Mühimmat Bitti…

 Savaş kaybeden İngiliz kumandan divan-ı harbe verildi. Hindistan’da derdest edilerek, İngiltere’nin en güvenli askeri cezaevinde hücreye kondu. Komutan tutuklu olduğu cezaevinde kendinin suçsuz olduğunu ve yenilginin sebeplerini anlatan klasörlerce savunma hazırladı.

Aylar sonra duruşma günü geldi çattı.

Savcı iddianamede yazılanları özetle tekrar okudu ve komutanın cezalandırılmasını istedi.

Hâkim, sanığa “iddiaları duydun, kendini savun” dedi.

Masanın üzerindeki klasörlerden 1 numaralı olanını telaşla buldu.

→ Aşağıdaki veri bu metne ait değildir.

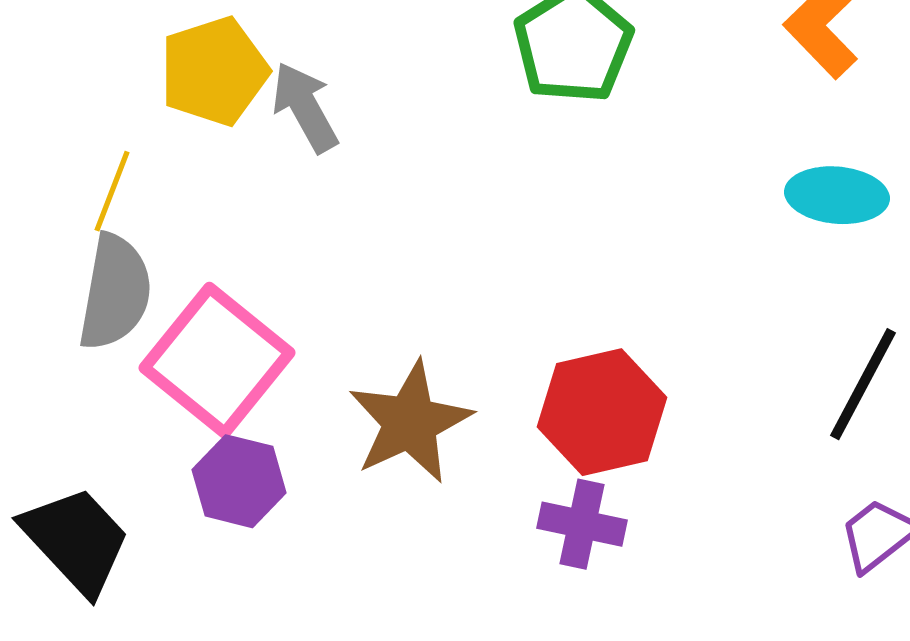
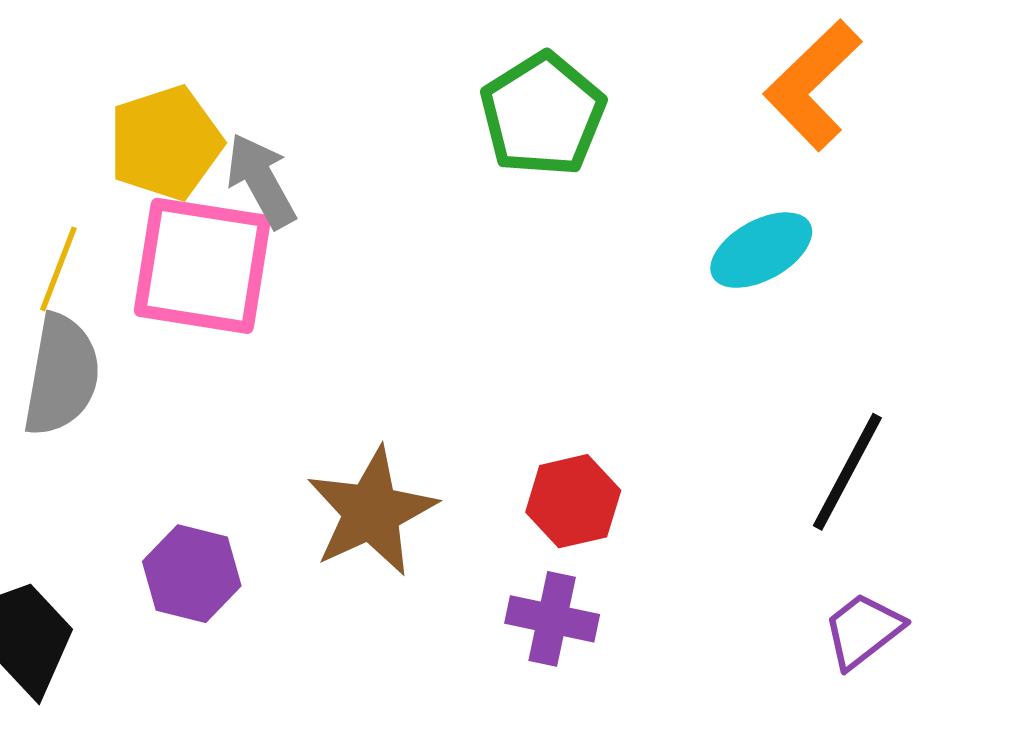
cyan ellipse: (837, 195) -> (761, 250), moved, turned -34
pink square: (217, 360) -> (202, 266), moved, turned -30
red hexagon: (602, 412) -> (573, 501), size x0.7

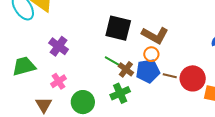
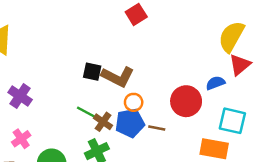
black square: (118, 28) -> (92, 72), size x0.6
brown L-shape: (155, 35) -> (118, 77), moved
red circle: (193, 78) -> (186, 101), moved

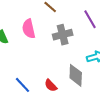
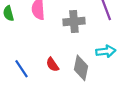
red semicircle: (51, 85) -> (52, 65), moved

Alnındaki heyecandan oluşan teri sildi ve okumaya başladı.
“Sayın yargıç, savaşı kaybetmemizin birçok sebebi bulunmaktadır.

Şimdi size bunları masanın üzerindeki klasörlerden sırasıyla maddeler halinde sunacağım.”  Ve okumaya başladı:

1) Mühimmat bitti.

2) der demez yargıç hemen araya girdi, sözünü kesti.
Tamam okuma… Mühimmat bittiyse, gerisine gerek yok…” dedi.



Ülkenin şer güçlerin provakasyona açık hale geldiği şu günlerde, özellikle yöneticilerin çok hassas olması gerekirken, medyanın büyük bölümünün de katkısıyla halkın iyice gerildiği görülmelidir.
Halkın güvenliğini sağlamakla görevli personelin Rus Büyükelçisini hedef alması, medyada yapılan Halep yayınlarından bağımsız düşünülemez.

Muhtemelen uçak olayındaki gibi, bu olay da Fetö Terör Örgütünün üzerinde kalabilir.

Halep mezalimini protesto etmek başka, eylem yapmak başkadır. 
Tuzun kokması bu olsa gerek.
Devletin polisi de terör eylemi yapıyorsa gerisini yazmaya gerek yok.